A fé costuma falhar


A Apple desiste do carro autônomo e elétrico. Por quê?

O mais interessante de projetos flopados é o aspecto quase religioso com que a fé em seu sucesso se dissemina entre os participantes

A Apple desistiu de desenvolver um carro autônomo elétrico. Depois de 10 anos de dedicação ao invento, a companhia concluiu que as margens apertadas da indústria automobilística não eram suficientemente atrativas para uma companhia acostumada com lucros generosos (Valor Econômico, 09/04/24). Bem, você perguntará, mas a rentabilidade de fabricar e vender carros era muito melhor uma década atrás, quando a empresa entrou no negócio? A óbvia resposta negativa encadeará outra pergunta: por que diabos então a Apple meteu-se nessa aventura, se desde o início ela não era promissora economicamente?

Há um somatório de razões plausíveis. A primeira é que, antes de se começar a testar novas tecnologias, não se sabe exatamente todas as suas aplicações e, consequentemente, suas possibilidades criativas e comerciais. É preciso um bom período de hands on para desbravar o terreno e entender suas peculiaridades, potenciais e limitações. A fronteira tecnológica, em 2014, parecia ser os veículos autônomos, dependentes de uma expertise que a Apple, altamente capitalizada, detinha – por que não tentar, então?

Um segundo conjunto de razões diz respeito à dinâmica interna das organizações. Em um artigo já citado neste blog, uma pesquisadora lembra que fracassos se devem à confiança exagerada numa ideia, contribuindo para constituir uma “crença coletiva” quase irracional. Isso torna os integrantes da equipe cegos aos maus resultados que se acumulam ao longo do tempo. É bem possível que uma empresa acostumada a sucessos contínuos, como a Apple, tenha sido vítima de um fenômeno do tipo.

Finalmente, há a falácia dos custos irrecuperáveis, viés cognitivo que torna mais difícil abandonar qualquer ideia depois que se já investiu muito nela – mesmo que persistir se desenhe mais custoso econômica, física e emocionalmente. O desenvolvimento do icônico Concorde, avião supersônico já fora de operação, foi um caso típico: custou 20 vezes mais que o estimado inicialmente e nunca deu lucro.

Há antídotos a todos esses males, claro. Uma avaliação do tamanho atual e projetado do mercado em que se vai ingressar é a mais evidente. E, também, a mais inconfiável em alguns casos, pois o mercado se redimensiona de tempos em tempo conforme novas aplicações para uma tecnologia são descobertas ou tornadas obsoletas.
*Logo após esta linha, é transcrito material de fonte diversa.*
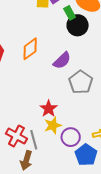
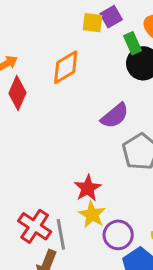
orange diamond: (30, 49) -> (66, 67), moved
yellow star: (53, 125) -> (92, 215), turned -30

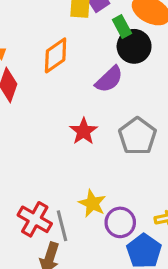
purple semicircle: (115, 116) -> (109, 79), moved
red star: (88, 188) -> (84, 131), moved

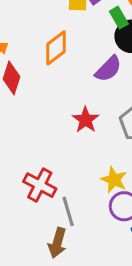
yellow star: (92, 203) -> (114, 180), moved
red cross: (35, 219) -> (40, 185), moved

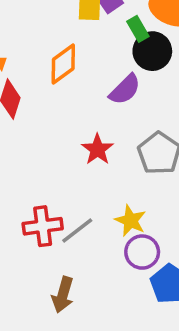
red cross: (40, 185) -> (43, 226), turned -36
gray line: (68, 211) -> (77, 230), moved, turned 68

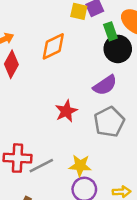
purple semicircle: (125, 89) -> (105, 85), moved
yellow star: (130, 221) -> (80, 166), turned -30

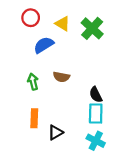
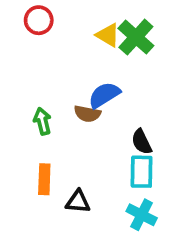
yellow triangle: (63, 24) -> (108, 35), moved
blue semicircle: (44, 45) -> (104, 95), moved
black triangle: (55, 132) -> (78, 202), turned 35

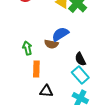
cyan rectangle: (142, 172) -> (80, 75), turned -42
orange rectangle: (44, 179) -> (36, 69), moved

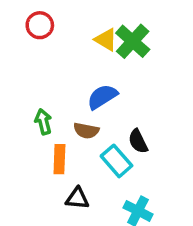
brown semicircle: (51, 44) -> (86, 131), moved
cyan rectangle: (80, 75) -> (117, 161), moved

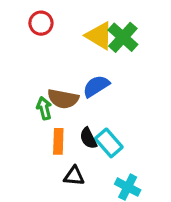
yellow triangle: (106, 40) -> (99, 36), size x1.4
brown semicircle: (86, 131) -> (63, 99), moved, size x1.4
black semicircle: (138, 141) -> (88, 138), moved

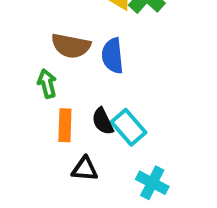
blue semicircle: (96, 86) -> (113, 56), turned -64
brown semicircle: (63, 99) -> (71, 46), moved

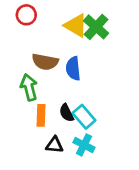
green arrow: (47, 84) -> (29, 87), size x1.4
cyan cross: (152, 183) -> (84, 145), moved

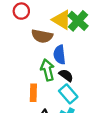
brown semicircle: (45, 62) -> (42, 36), moved
green arrow: (29, 87) -> (48, 70), moved
black semicircle: (67, 113) -> (66, 75), moved, turned 152

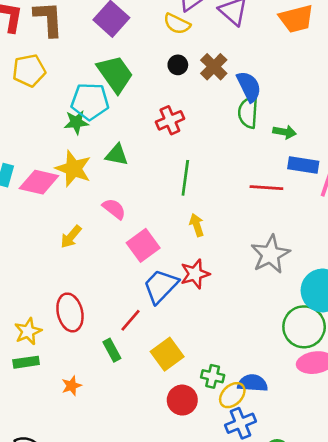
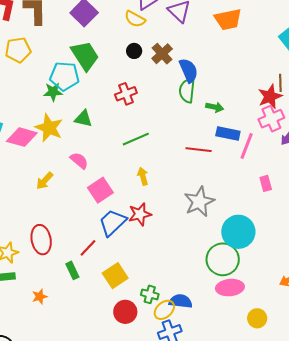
green line: (185, 178) -> (136, 139), turned 56

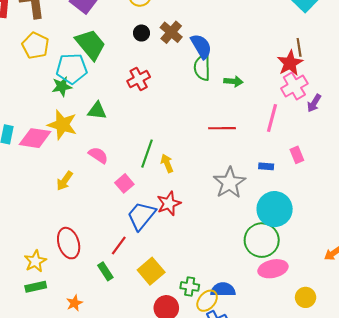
yellow pentagon: (18, 50) -> (35, 46), moved, turned -30
blue rectangle: (228, 133) -> (266, 166), moved, size x0.6
green line: (136, 139) -> (147, 154), moved, turned -40
pink square: (100, 190) -> (124, 183), size x0.7

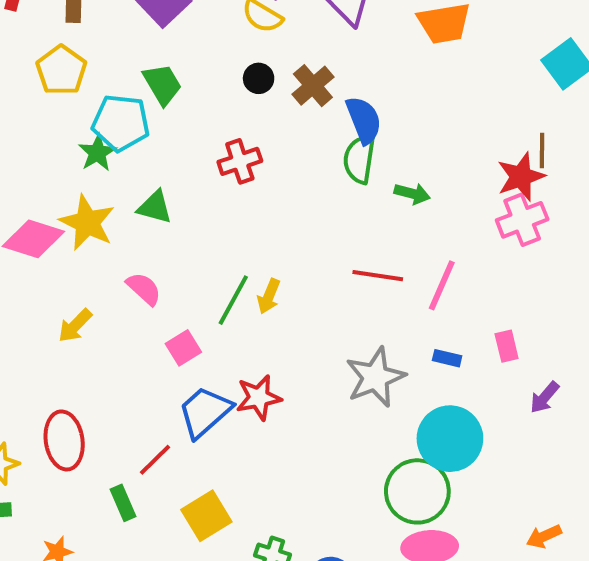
green trapezoid: (91, 44) -> (162, 84), size x0.7
green star: (62, 87) -> (97, 153), turned -30
purple arrow: (314, 103) -> (545, 397), moved
pink line: (272, 118) -> (442, 285), moved
yellow arrow: (167, 163) -> (269, 296), moved, turned -144

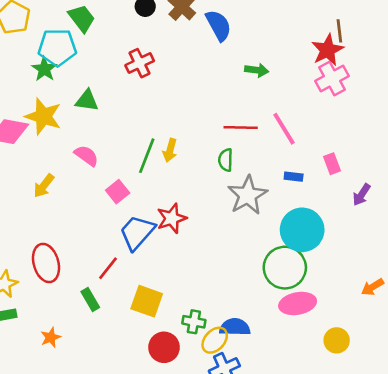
green semicircle: (359, 159) -> (226, 160), moved, size x0.7
pink line: (442, 285) -> (284, 129), turned -48
yellow square: (206, 516) -> (147, 301), turned -32

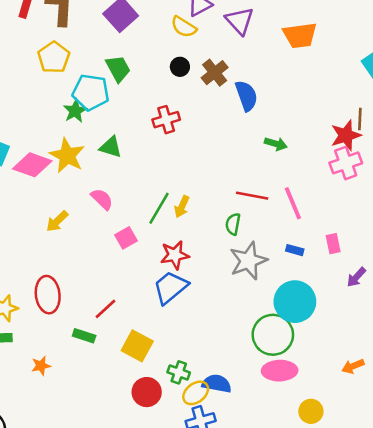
red star: (172, 218) -> (175, 255), moved
blue trapezoid: (137, 232) -> (170, 287), moved
green rectangle: (90, 300) -> (84, 336), turned -50

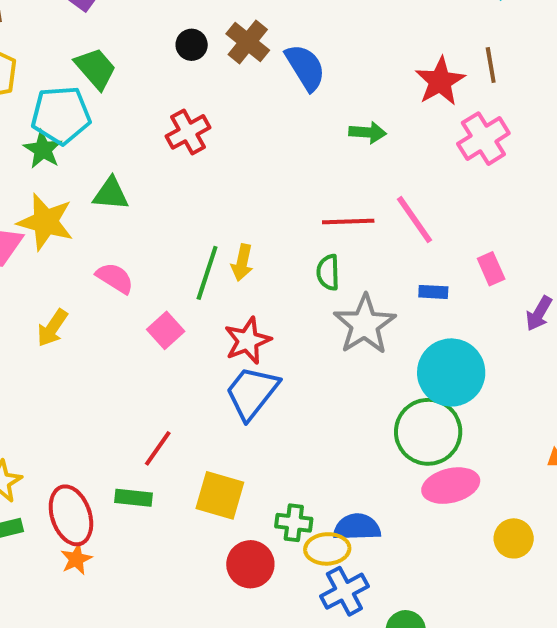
red star: (346, 135) -> (440, 81), moved
red ellipse: (48, 295) -> (71, 515), moved
yellow ellipse: (196, 393) -> (327, 549), turned 48

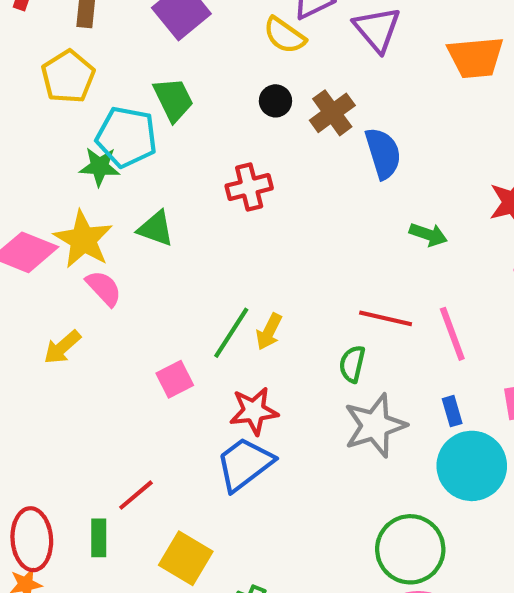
green star: (43, 150) -> (100, 167), turned 30
pink semicircle: (115, 278) -> (104, 288), moved
blue rectangle: (433, 292) -> (452, 411), turned 56
cyan circle: (451, 373) -> (472, 466), moved
green rectangle: (133, 498) -> (99, 538), turned 69

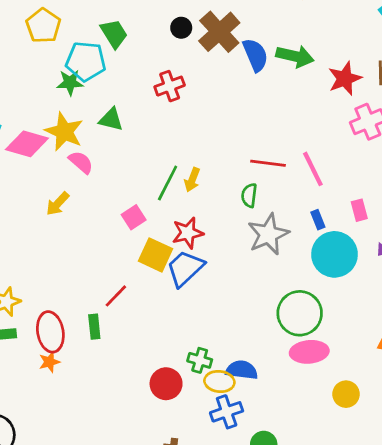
brown cross: (332, 113) -> (219, 32), size x1.4
green arrow: (428, 235) -> (295, 56), moved, size x1.5
yellow square: (186, 558) -> (156, 255), moved

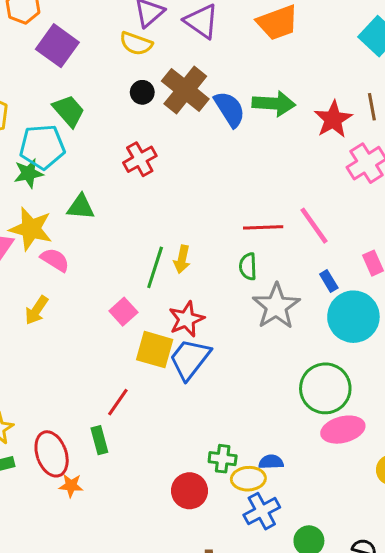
orange star: (49, 362) -> (71, 486), moved, turned 30
blue semicircle: (242, 370) -> (271, 462), size x0.7

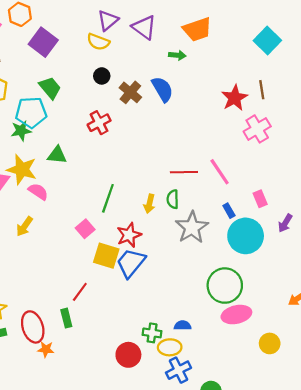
brown cross: (185, 90) -> (130, 92), moved, size x0.7
green arrow: (274, 104) -> (177, 55), moved, size x0.6
yellow arrow: (182, 259) -> (149, 204), moved
blue semicircle: (271, 462) -> (183, 325), moved

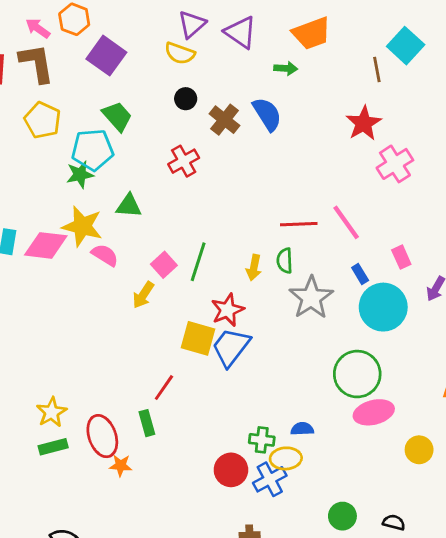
brown line: (262, 90) -> (377, 70), moved
yellow arrow: (24, 226) -> (143, 295), moved
pink square: (85, 229) -> (164, 265), moved
blue cross: (179, 370) -> (270, 479), moved

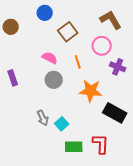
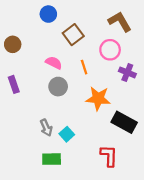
brown circle: (11, 27) -> (13, 44), moved
green rectangle: (74, 147) -> (52, 159), moved

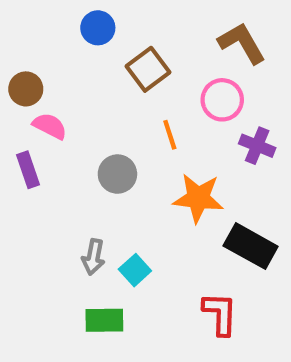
pink semicircle: (54, 63) -> (50, 126), moved
gray arrow: (46, 128) -> (93, 257), turned 35

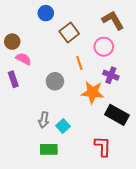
purple cross: (257, 146) -> (111, 75), moved

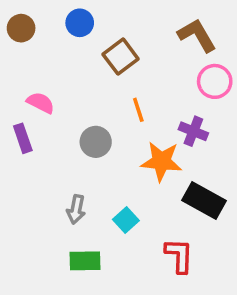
brown circle: (12, 42) -> (21, 28), moved
pink circle: (104, 47) -> (215, 81), moved
cyan square: (63, 126) -> (126, 220), moved

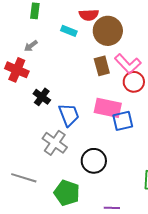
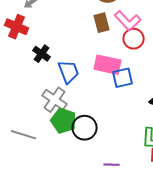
black circle: (94, 161) -> (85, 128), moved
green pentagon: (67, 193) -> (64, 121), moved

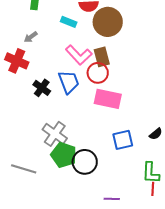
pink L-shape: (128, 21) -> (79, 55), moved
red circle: (134, 39) -> (98, 73), moved
blue trapezoid: (69, 72) -> (69, 82), moved
blue square: (123, 78) -> (123, 140), moved

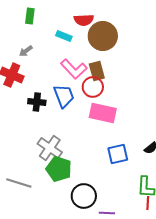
black cross: (42, 88) -> (37, 102), turned -30
black circle: (85, 162) -> (84, 196), moved

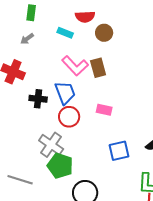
brown circle: (103, 36) -> (104, 33), size x0.6
gray arrow: (26, 51) -> (27, 39), moved
red circle: (93, 87) -> (69, 117), moved
pink rectangle: (103, 113) -> (104, 110), size x0.6

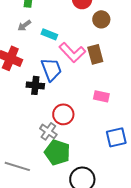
cyan rectangle: (65, 33) -> (49, 34), moved
blue trapezoid: (65, 93) -> (51, 69), moved
red circle: (69, 117) -> (63, 114), moved
gray cross: (51, 145) -> (48, 131), size x0.7

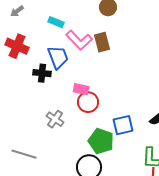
gray arrow: (24, 25) -> (17, 11), moved
pink rectangle: (101, 96) -> (81, 89), moved
red circle: (63, 114) -> (88, 102), moved
green pentagon: (57, 152) -> (101, 141), moved

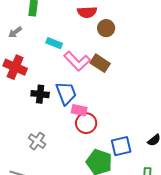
brown rectangle: (102, 42) -> (100, 63), turned -42
blue trapezoid: (58, 57) -> (66, 93), moved
gray cross: (55, 119) -> (37, 141), moved

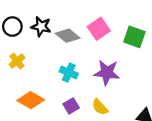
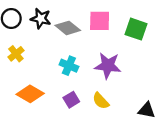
pink square: (99, 29) -> (100, 21), turned 35

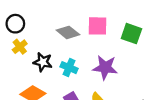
black star: (41, 19) -> (43, 62), moved
yellow cross: (16, 54) -> (20, 47), moved

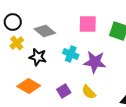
gray diamond: (68, 32) -> (45, 31), moved
cyan cross: (69, 68) -> (71, 54), moved

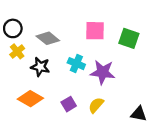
yellow semicircle: (89, 92) -> (96, 105), turned 84

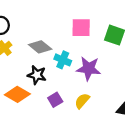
gray diamond: (48, 38) -> (40, 47), moved
black star: (40, 67) -> (37, 75), moved

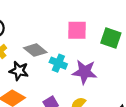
black star: (37, 75) -> (19, 71), moved

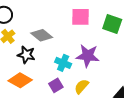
cyan cross: (58, 63) -> (63, 63), moved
A melhor prevenção, mesmo, é desde o início dos trabalhos instituir alertas que permitam avaliar periodicamente o andamento das iniciativas e determinar critérios para continuação ou simples desistência.

O mais interessante de projetos flopados, segundo o artigo mencionado anteriormente, é o aspecto quase religioso com que a fé em seu sucesso se dissemina entre os participantes. Por convicção, omissão ou oportunismo, ninguém contesta o dogma que aponta uma Terra Prometida de inovação e de lucros, mesmo que sinais contrários volta e meia apareçam. O resultado é que organizações podem se transformar em pequenas seitas por algum tempo, o que no caso da Apple não deixa de ser irônico: acostumada a ser beneficiária desse sentimento entre seus consumidores, acabou vítima ao vê-lo instaurado em meio aos próprios colaboradores.